Изменить размер шрифта - +
Она даже неоднократно намекала, что причиной может быть онанизм. Какой бы гипотезы она ни придерживалась, основополагающим утверждением было – ты сам виноват.

Озадаченный дерматолог, который бодро, но без успеха лечил его, выдвигал другую теорию, объясняющую, почему топография физиономии Малкома сродни маске, надеваемой на Хеллоуин. Короче говоря: никто ничего не знал.

Как будто такого проклятия, как прыщи, было недостаточно, господь наградил его еще одной бедой. Малком был худ, как щепка. Супермодели, получавшие деньги за то, чтобы выглядеть недокормленными, позавидовали бы его обмену веществ, который упорно презирал калории.

И это еще не все. Огромная шапка вьющихся волос морковного цвета по плотности напоминала сталь и мешала ему жить задолго до появления прыщей.

Странная внешность Малкома и вызванная этим обстоятельством застенчивость привели к тому, что он отчаянно страдал комплексом неполноценности.

Только не на работе. Трудился он ночами. И в одиночестве. Только темнота и одиночество стали его друзьями. В темноте не так были заметны дикий цвет его волос и прыщи. А одиночество являлось непременным условием его работы охранника.

Мать не одобряла его выбора. Постоянно нудила, требуя, чтобы он поискал другую работу.

– Ты там все время один, – твердила она, удрученно качая головой. – Если работаешь один, то где ты можешь с кем-нибудь познакомиться?

Вот-вот, мамочка. В этом-то все и дело. Так Малком реагировал на ее упреки, правда, про себя. Вслух он ничего произнести не решался.

Работа в ночную смену означала, что ему реже приходилось вести разговоры с людьми, изо всех сил старающимися не смотреть на его лицо. Опять же он мог спать большую часть дня и не сверкать своими волосами на улице. Он ненавидел те две ночи в неделю, когда не работал и вынужден был выслушивать причитания матери насчет того, что он сам себе худший враг. Она твердила с упорством, достойным лучшего применения, что, если бы он больше общался с людьми, у него появились бы друзья.

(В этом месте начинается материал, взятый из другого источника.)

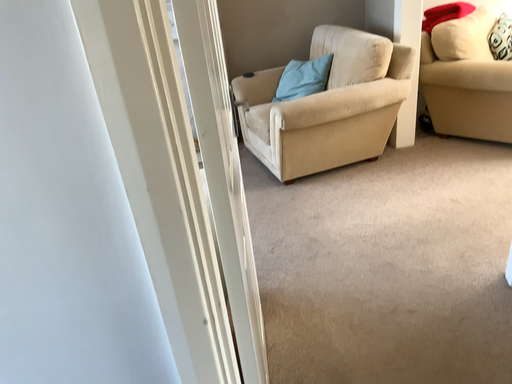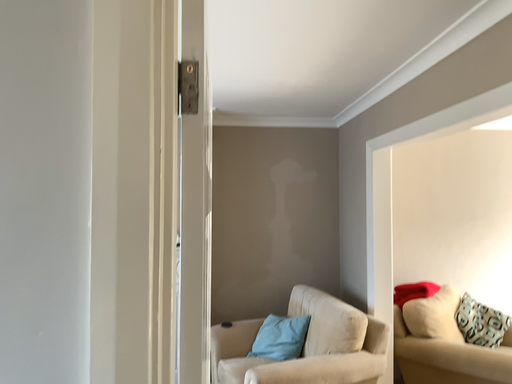 Question: Which way did the camera rotate in the video?

Choices:
 (A) rotated upward
 (B) rotated downward

Answer: (A)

– Ты интересный человек, сынок, – говорила она. – Почему ты никуда не ходишь, как другие молодые люди? Будь ты пообщительнее, ты бы даже мог познакомиться с милой молодой девушкой.

Держи карман шире.

Мать ругала его за любовь к научной фантастике, а она сама была фантазеркой почище всех этих писак.

В больнице Малком охранял стоянку, где оставляли свои машины врачи. Другие охранники не любили здесь работать, но ему нравилось. Ночью мало что происходило, вплоть до утра, когда постепенно начинали собираться доктора. Но он сменялся в семь, и к этому времени даже не все успевали подъехать.

Но сегодня, в пятницу, на стоянке было больше машин, чем обычно. Как правило, в конце недели число пациентов в приемном отделении увеличивалось, так что врачи приезжали и уезжали в любое время. Всего несколько минут назад подъехал доктор Хоуэлл, подняв шлагбаум с помощью своего собственного пульта дистанционного управления, который он прикреплял к солнцезащитному козырьку в машине.

Доктор Хоуэлл никогда не смотрел мимо Малкома, как будто его не существует в природе, и даже иногда махал рукой, проезжая мимо будки. Хоуэлл не выходил из себя, если шлагбаум не слушался пульта и приходилось ждать, пока Малком поднимет шлагбаум сам. Этот Хоуэлл казался славным парнем, не зазнайкой. Не такой, как некоторые богатые засранцы, которые нервно постукивали пальцами по обтянутому кожей рулевому колесу, нетерпеливо ожидая поднятия шлагбаума, и врывались на стоянку с такой скоростью, будто ими выстрелили из пушки.

Малком прочитал первую страницу четвертой главы. Как и можно было ожидать, парижскую блондинку прихватило в самый разгар полового акта. Она умерла в жуткой агонии, заблевав все вокруг. Но Малком больше жалел ее незадачливого клиента, попавшего, как кур в ощип.

Он положил раскрытую книгу на стол, выпрямился, потянулся и попытался поудобнее устроиться на стуле.